US Address Scourgify
usaddress-scourgify is a Python library (current version 0.6.0) for cleaning and normalizing US addresses, adhering to USPS Publication 28 and RESO guidelines. Released on December 14, 2023, it provides functions to standardize address strings into a consistent format. The library is built on top of the `usaddress` parsing library. While active, its release cadence appears infrequent.
Warnings
- gotcha usaddress-scourgify focuses solely on cleaning and normalization; it does not perform address validation (e.g., checking if an address actually exists).
- gotcha The `get_geocoder_normalized_addr` function relies on `geocoder.google` and requires the `GOOGLE_API_KEY` environment variable to be set. This function performs no additional internal cleaning, so addresses with stray or non-conforming elements may result in no output.
- gotcha By default, the library abbreviates pre/post directionals, street types, and occupancy types (e.g., 'SW Main St' instead of 'Southwest Main Street').
- breaking Custom address constants can be defined using a YAML file specified by the `ADDRESS_CONFIG_DIR` environment variable. Changes to the internal constant structure in new library versions may break or alter the behavior of custom configurations.

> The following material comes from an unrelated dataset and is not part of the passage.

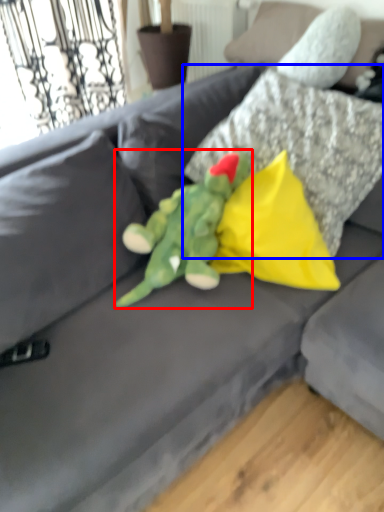 Question: Among these objects, which one is nearest to the camera, toy (highlighted by a red box) or pillow (highlighted by a blue box)?

Choices:
 (A) toy
 (B) pillow

Answer: (A)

- gotcha Parsing of PO Box addresses was problematic in versions prior to 0.6.0 due to how ambiguous labels were handled. While resolved in v0.6.0, complex PO Box formats might still require careful input formatting.
Install
-
pip install usaddress-scourgify
Imports
- normalize_address_record
from scourgify import normalize_address_record
- NormalizeAddress
from scourgify import NormalizeAddress
- get_geocoder_normalized_addr
from scourgify.normalize import get_geocoder_normalized_addr
Quickstart
import os
from scourgify import normalize_address_record
address_str = '123 southwest Main street, Boring, OR 97009, UNIT 100'
# Normalize an address string
cleaned_address = normalize_address_record(address_str)
print(cleaned_address)
# To get long-hand output (e.g., 'Southwest' instead of 'SW')
long_hand_address = normalize_address_record(address_str, long_hand=True)
print(long_hand_address)
# Example with get_geocoder_normalized_addr (requires GOOGLE_API_KEY env var)
# from scourgify.normalize import get_geocoder_normalized_addr
# os.environ['GOOGLE_API_KEY'] = os.environ.get('GOOGLE_API_KEY', 'YOUR_GOOGLE_API_KEY')
# geocoded_address = get_geocoder_normalized_addr(address_str)
# print(geocoded_address)